SOURCE INFORMATION: Begin

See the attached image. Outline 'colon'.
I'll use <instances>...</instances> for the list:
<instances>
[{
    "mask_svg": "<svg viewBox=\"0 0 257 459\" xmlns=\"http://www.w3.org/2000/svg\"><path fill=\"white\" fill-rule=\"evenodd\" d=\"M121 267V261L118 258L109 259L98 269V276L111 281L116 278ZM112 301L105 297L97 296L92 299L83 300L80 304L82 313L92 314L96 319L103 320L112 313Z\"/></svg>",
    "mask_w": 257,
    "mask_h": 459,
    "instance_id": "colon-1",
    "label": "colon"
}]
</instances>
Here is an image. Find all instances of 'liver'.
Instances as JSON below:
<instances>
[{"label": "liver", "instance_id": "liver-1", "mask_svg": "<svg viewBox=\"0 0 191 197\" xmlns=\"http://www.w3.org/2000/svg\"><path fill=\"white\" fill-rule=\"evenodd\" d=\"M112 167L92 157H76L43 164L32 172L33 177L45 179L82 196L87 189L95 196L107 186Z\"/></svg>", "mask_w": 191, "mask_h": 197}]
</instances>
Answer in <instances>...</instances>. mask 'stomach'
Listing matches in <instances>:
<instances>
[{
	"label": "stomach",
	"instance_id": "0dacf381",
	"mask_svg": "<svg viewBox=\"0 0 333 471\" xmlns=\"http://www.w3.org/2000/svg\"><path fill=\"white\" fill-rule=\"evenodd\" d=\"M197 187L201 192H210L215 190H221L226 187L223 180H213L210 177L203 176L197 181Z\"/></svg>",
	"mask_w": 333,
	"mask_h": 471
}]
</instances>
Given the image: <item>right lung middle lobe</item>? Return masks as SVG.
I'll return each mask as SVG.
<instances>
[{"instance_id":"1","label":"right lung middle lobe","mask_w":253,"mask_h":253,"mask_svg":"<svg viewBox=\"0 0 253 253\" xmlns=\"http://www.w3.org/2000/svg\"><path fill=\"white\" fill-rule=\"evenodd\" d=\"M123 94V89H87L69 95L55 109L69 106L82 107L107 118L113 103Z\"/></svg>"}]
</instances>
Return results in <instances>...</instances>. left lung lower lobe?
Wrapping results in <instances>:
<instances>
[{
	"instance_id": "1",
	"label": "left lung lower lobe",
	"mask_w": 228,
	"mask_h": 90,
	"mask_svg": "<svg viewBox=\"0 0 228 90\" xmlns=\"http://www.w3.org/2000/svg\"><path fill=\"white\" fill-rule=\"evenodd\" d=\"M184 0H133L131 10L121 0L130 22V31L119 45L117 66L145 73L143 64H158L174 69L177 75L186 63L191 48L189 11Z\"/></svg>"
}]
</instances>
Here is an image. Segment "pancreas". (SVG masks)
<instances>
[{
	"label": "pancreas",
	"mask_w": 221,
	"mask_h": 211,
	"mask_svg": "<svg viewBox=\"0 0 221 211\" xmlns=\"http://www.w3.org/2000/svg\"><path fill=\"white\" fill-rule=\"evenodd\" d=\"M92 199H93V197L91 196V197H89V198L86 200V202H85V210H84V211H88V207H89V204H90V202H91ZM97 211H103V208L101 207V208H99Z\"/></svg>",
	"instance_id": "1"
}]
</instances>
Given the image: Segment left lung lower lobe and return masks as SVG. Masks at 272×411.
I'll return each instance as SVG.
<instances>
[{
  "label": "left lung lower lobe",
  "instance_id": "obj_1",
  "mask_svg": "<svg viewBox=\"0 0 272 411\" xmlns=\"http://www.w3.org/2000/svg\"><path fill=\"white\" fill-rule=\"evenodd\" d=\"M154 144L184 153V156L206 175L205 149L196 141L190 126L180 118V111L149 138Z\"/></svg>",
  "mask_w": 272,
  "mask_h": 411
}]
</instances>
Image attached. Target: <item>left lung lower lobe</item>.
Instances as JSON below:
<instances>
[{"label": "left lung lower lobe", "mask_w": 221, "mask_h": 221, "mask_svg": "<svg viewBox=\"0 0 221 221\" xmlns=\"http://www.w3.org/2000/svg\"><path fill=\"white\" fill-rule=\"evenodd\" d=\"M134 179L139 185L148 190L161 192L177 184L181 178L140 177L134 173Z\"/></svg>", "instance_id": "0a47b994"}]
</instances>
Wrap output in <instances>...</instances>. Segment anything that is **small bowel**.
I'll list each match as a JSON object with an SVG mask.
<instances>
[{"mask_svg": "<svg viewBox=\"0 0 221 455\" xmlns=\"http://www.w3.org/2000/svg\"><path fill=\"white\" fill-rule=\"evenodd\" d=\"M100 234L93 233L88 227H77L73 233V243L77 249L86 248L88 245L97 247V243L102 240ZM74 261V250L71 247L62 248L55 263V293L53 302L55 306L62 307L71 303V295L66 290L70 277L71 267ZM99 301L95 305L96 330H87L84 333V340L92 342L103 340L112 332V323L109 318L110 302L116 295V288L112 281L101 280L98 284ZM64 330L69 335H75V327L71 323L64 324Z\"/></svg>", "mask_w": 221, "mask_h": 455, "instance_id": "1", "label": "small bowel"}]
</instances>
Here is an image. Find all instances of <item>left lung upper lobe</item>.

SOURCE INFORMATION: End

§ TASK ITEM:
Reproduce every record, matching each line exactly.

§ YOUR SOLUTION:
See the attached image. Outline 'colon'.
I'll use <instances>...</instances> for the list:
<instances>
[{
    "mask_svg": "<svg viewBox=\"0 0 257 459\" xmlns=\"http://www.w3.org/2000/svg\"><path fill=\"white\" fill-rule=\"evenodd\" d=\"M121 267V261L118 258L109 259L98 269V276L111 281L116 278ZM112 301L105 297L97 296L92 299L83 300L80 304L82 313L92 314L96 319L103 320L112 313Z\"/></svg>",
    "mask_w": 257,
    "mask_h": 459,
    "instance_id": "colon-1",
    "label": "colon"
}]
</instances>
Here is an image. Find all instances of 'liver'.
Instances as JSON below:
<instances>
[{"label": "liver", "instance_id": "liver-1", "mask_svg": "<svg viewBox=\"0 0 191 197\" xmlns=\"http://www.w3.org/2000/svg\"><path fill=\"white\" fill-rule=\"evenodd\" d=\"M112 167L92 157H76L43 164L32 172L33 177L45 179L82 196L87 189L95 196L107 186Z\"/></svg>", "mask_w": 191, "mask_h": 197}]
</instances>
Answer in <instances>...</instances>. mask 'stomach'
Listing matches in <instances>:
<instances>
[{
	"label": "stomach",
	"instance_id": "0dacf381",
	"mask_svg": "<svg viewBox=\"0 0 333 471\" xmlns=\"http://www.w3.org/2000/svg\"><path fill=\"white\" fill-rule=\"evenodd\" d=\"M197 187L201 192H210L215 190H221L226 187L223 180H213L210 177L203 176L197 181Z\"/></svg>",
	"mask_w": 333,
	"mask_h": 471
}]
</instances>
Given the image: <item>right lung middle lobe</item>? Return masks as SVG.
I'll return each mask as SVG.
<instances>
[{"instance_id":"1","label":"right lung middle lobe","mask_w":253,"mask_h":253,"mask_svg":"<svg viewBox=\"0 0 253 253\" xmlns=\"http://www.w3.org/2000/svg\"><path fill=\"white\" fill-rule=\"evenodd\" d=\"M123 94V89H87L69 95L55 109L69 106L82 107L107 118L113 103Z\"/></svg>"}]
</instances>
Return results in <instances>...</instances>. left lung lower lobe?
Wrapping results in <instances>:
<instances>
[{
	"instance_id": "1",
	"label": "left lung lower lobe",
	"mask_w": 228,
	"mask_h": 90,
	"mask_svg": "<svg viewBox=\"0 0 228 90\" xmlns=\"http://www.w3.org/2000/svg\"><path fill=\"white\" fill-rule=\"evenodd\" d=\"M184 0H133L131 10L121 0L130 22V31L119 45L117 66L145 73L143 64H158L174 69L177 75L186 63L191 48L189 11Z\"/></svg>"
}]
</instances>
Here is an image. Segment "pancreas". (SVG masks)
<instances>
[{
	"label": "pancreas",
	"mask_w": 221,
	"mask_h": 211,
	"mask_svg": "<svg viewBox=\"0 0 221 211\" xmlns=\"http://www.w3.org/2000/svg\"><path fill=\"white\" fill-rule=\"evenodd\" d=\"M92 199H93V197L91 196V197H89V198L86 200V202H85V210H84V211H88V207H89V204H90V202H91ZM97 211H103V208L101 207V208H99Z\"/></svg>",
	"instance_id": "1"
}]
</instances>
Given the image: Segment left lung lower lobe and return masks as SVG. Masks at 272×411.
I'll return each instance as SVG.
<instances>
[{
  "label": "left lung lower lobe",
  "instance_id": "obj_1",
  "mask_svg": "<svg viewBox=\"0 0 272 411\" xmlns=\"http://www.w3.org/2000/svg\"><path fill=\"white\" fill-rule=\"evenodd\" d=\"M154 144L184 153V156L206 175L205 149L196 141L190 126L180 118V111L149 138Z\"/></svg>",
  "mask_w": 272,
  "mask_h": 411
}]
</instances>
Image attached. Target: <item>left lung lower lobe</item>.
Instances as JSON below:
<instances>
[{"label": "left lung lower lobe", "mask_w": 221, "mask_h": 221, "mask_svg": "<svg viewBox=\"0 0 221 221\" xmlns=\"http://www.w3.org/2000/svg\"><path fill=\"white\" fill-rule=\"evenodd\" d=\"M134 179L139 185L148 190L161 192L177 184L181 178L140 177L134 173Z\"/></svg>", "instance_id": "0a47b994"}]
</instances>
Wrap output in <instances>...</instances>. Segment anything that is **small bowel**.
I'll list each match as a JSON object with an SVG mask.
<instances>
[{"mask_svg": "<svg viewBox=\"0 0 221 455\" xmlns=\"http://www.w3.org/2000/svg\"><path fill=\"white\" fill-rule=\"evenodd\" d=\"M100 234L93 233L88 227H77L73 233V243L77 249L86 248L88 245L97 247V243L102 240ZM74 261V250L71 247L62 248L55 263V293L53 302L55 306L62 307L71 303V295L66 290L70 277L71 267ZM99 301L95 305L96 330H87L84 333V340L92 342L103 340L112 332V323L109 318L110 302L116 295V288L112 281L101 280L98 284ZM64 330L69 335H75V327L71 323L64 324Z\"/></svg>", "mask_w": 221, "mask_h": 455, "instance_id": "1", "label": "small bowel"}]
</instances>
Here is an image. Find all instances of <item>left lung upper lobe</item>.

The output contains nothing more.